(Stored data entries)
>>

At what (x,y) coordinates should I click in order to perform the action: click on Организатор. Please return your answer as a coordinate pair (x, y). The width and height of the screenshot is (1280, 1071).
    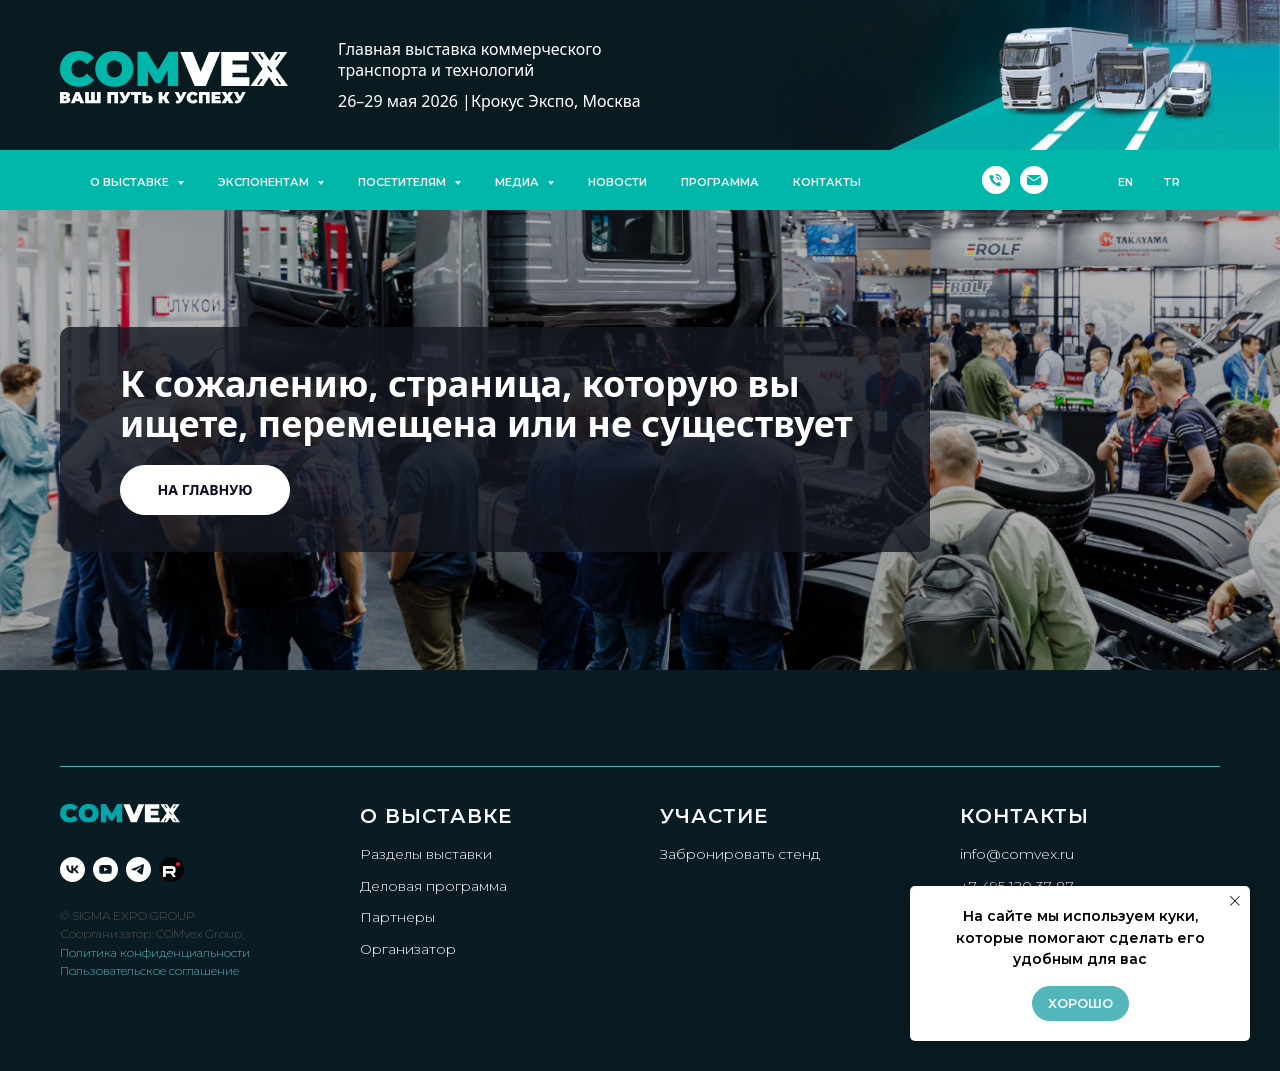
    Looking at the image, I should click on (408, 949).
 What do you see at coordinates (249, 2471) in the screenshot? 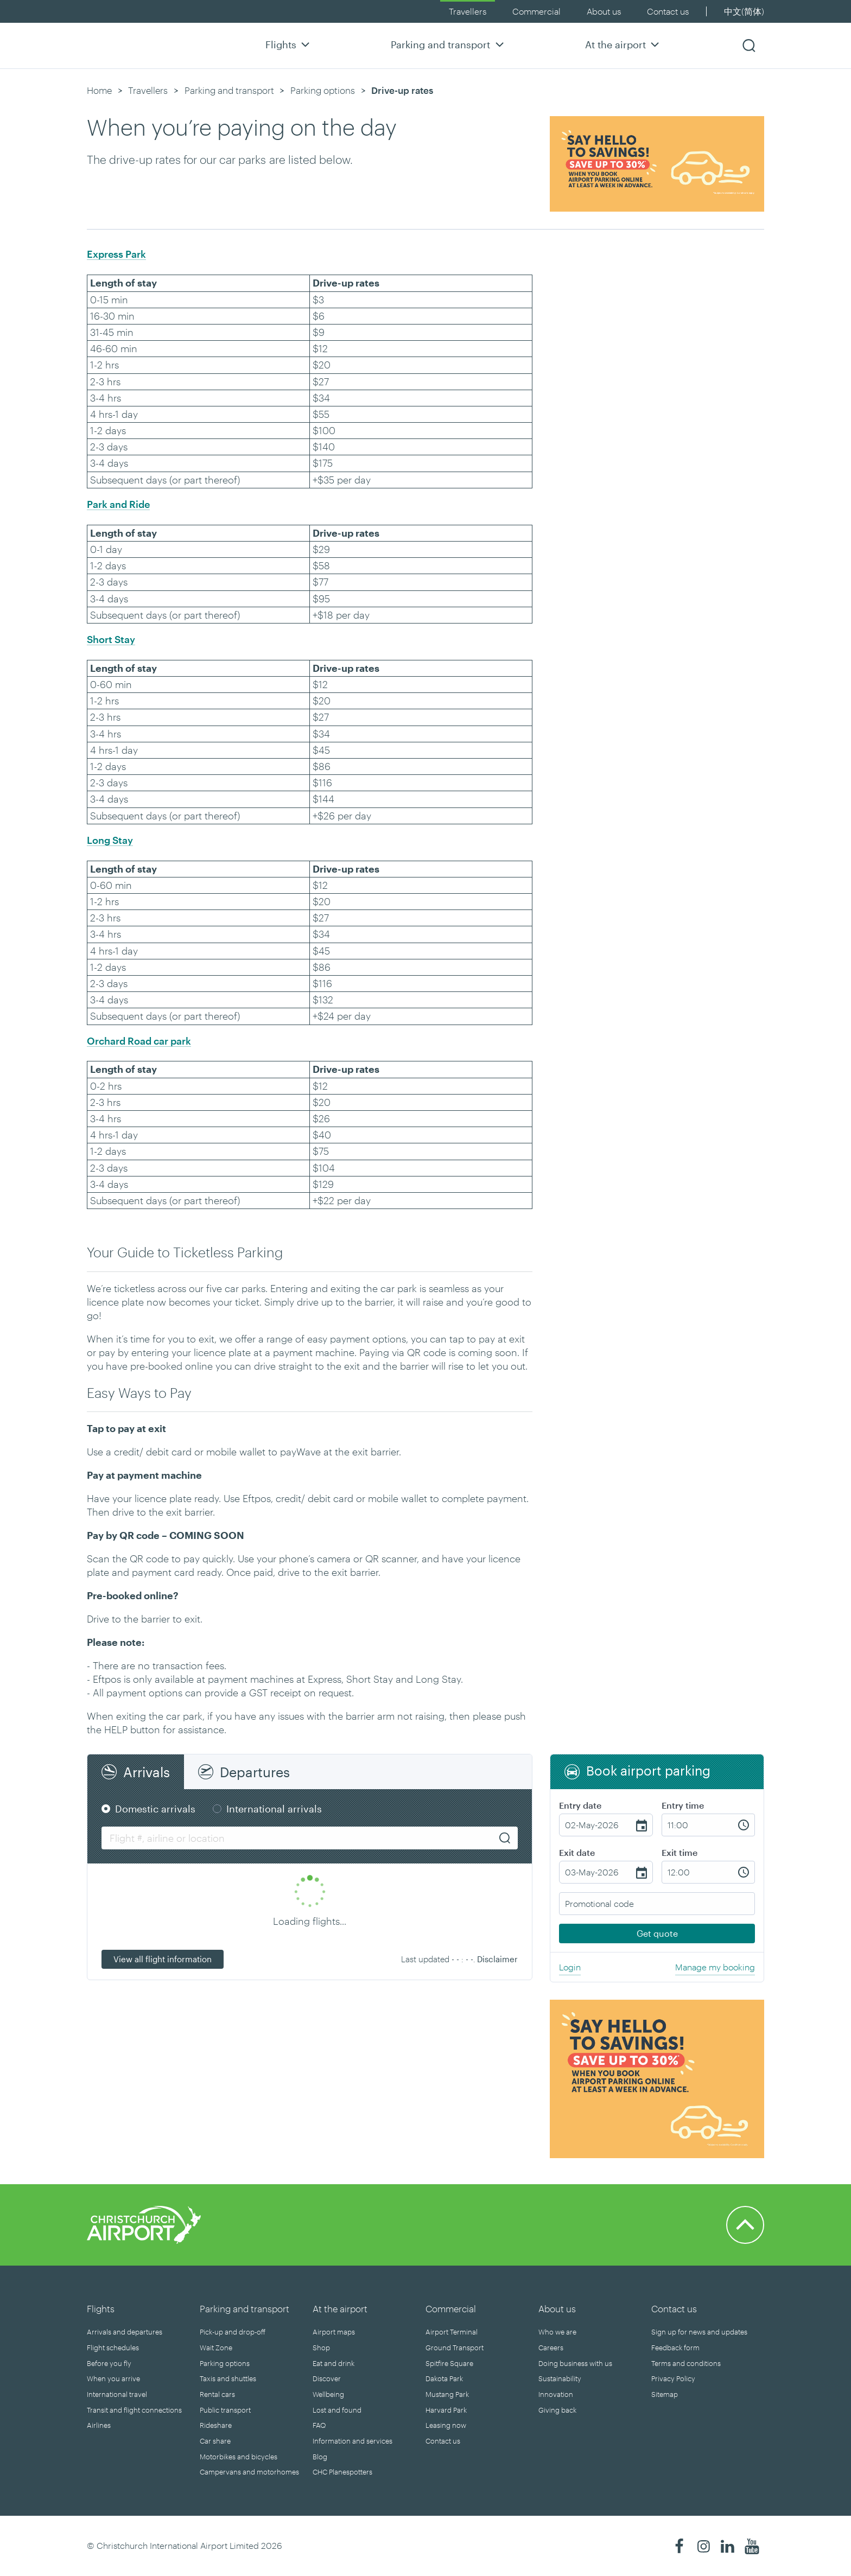
I see `Campervans and motorhomes` at bounding box center [249, 2471].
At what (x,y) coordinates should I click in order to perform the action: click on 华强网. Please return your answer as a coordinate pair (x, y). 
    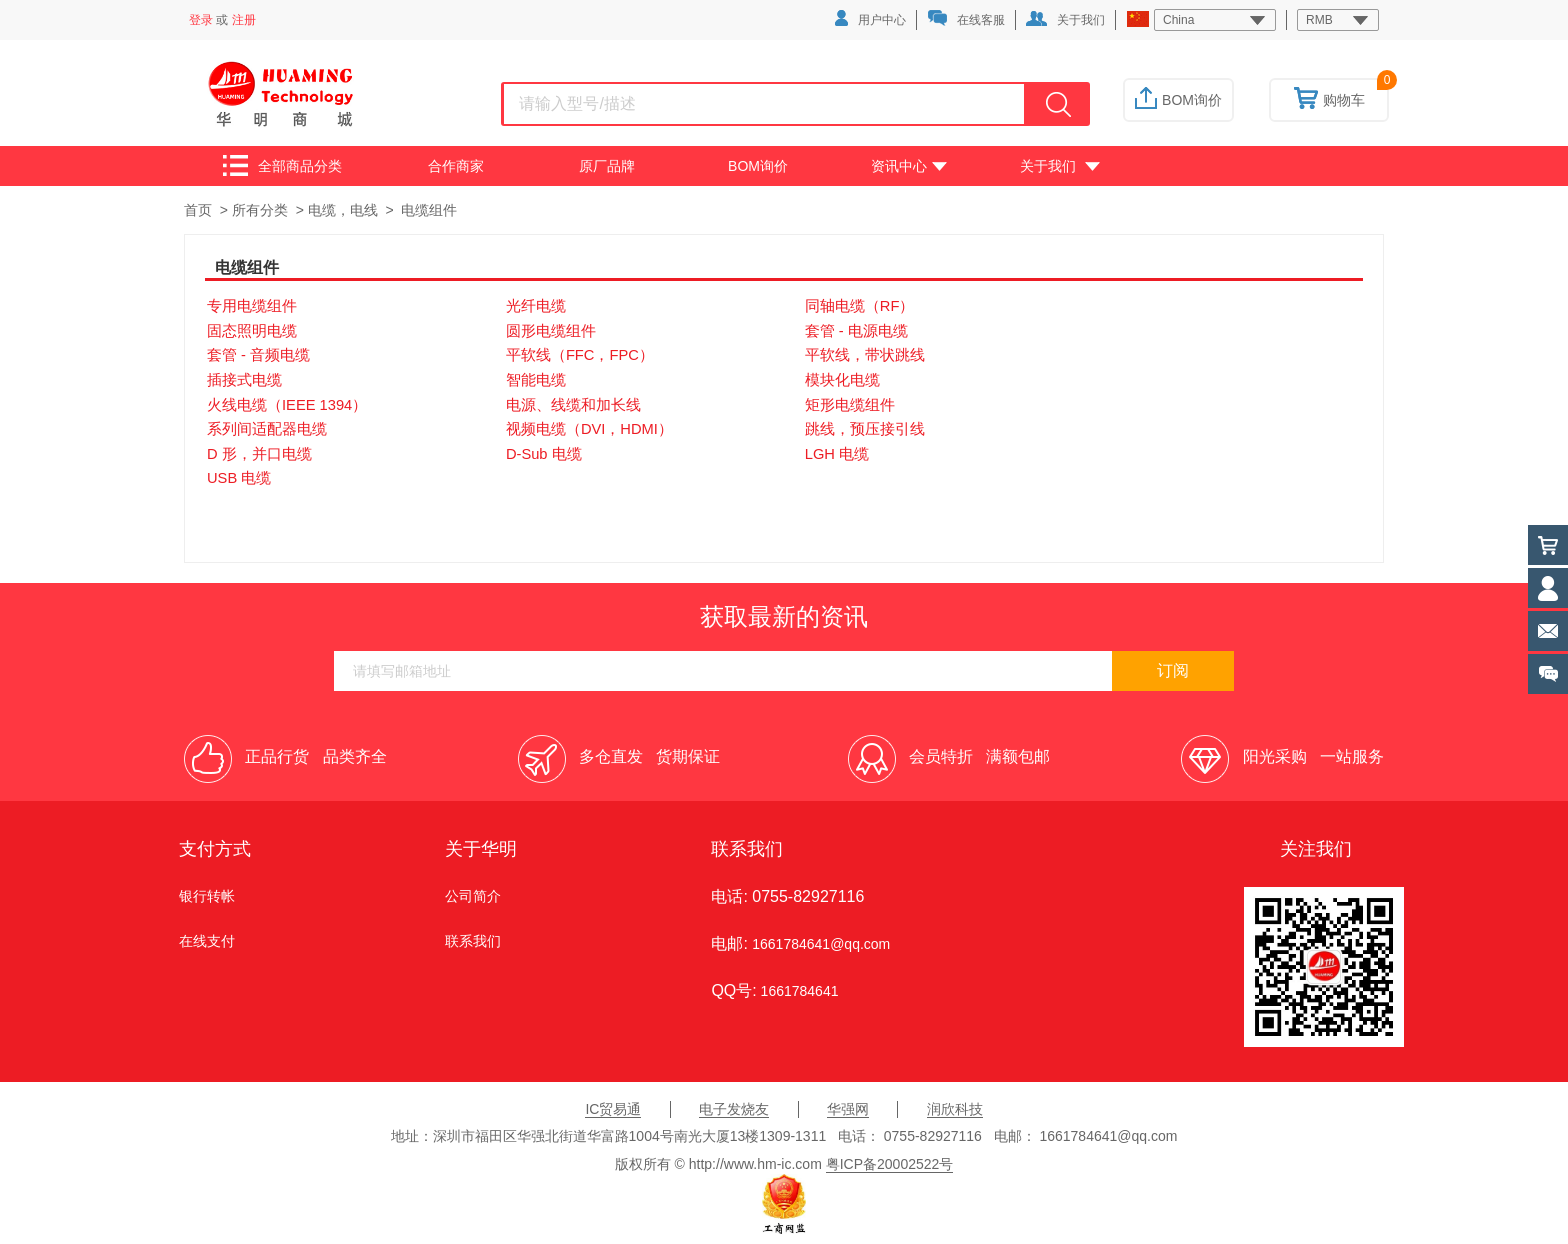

<<

▶ Assignment:
Leave every picture out and output the records exactly.

▶ Exercise result:
At what (x,y) coordinates should I click in order to perform the action: click on Организатор. Please return your answer as a coordinate pair (x, y). The width and height of the screenshot is (1280, 1071).
    Looking at the image, I should click on (408, 949).
 What do you see at coordinates (249, 2471) in the screenshot? 
I see `Campervans and motorhomes` at bounding box center [249, 2471].
At what (x,y) coordinates should I click in order to perform the action: click on 华强网. Please return your answer as a coordinate pair (x, y). 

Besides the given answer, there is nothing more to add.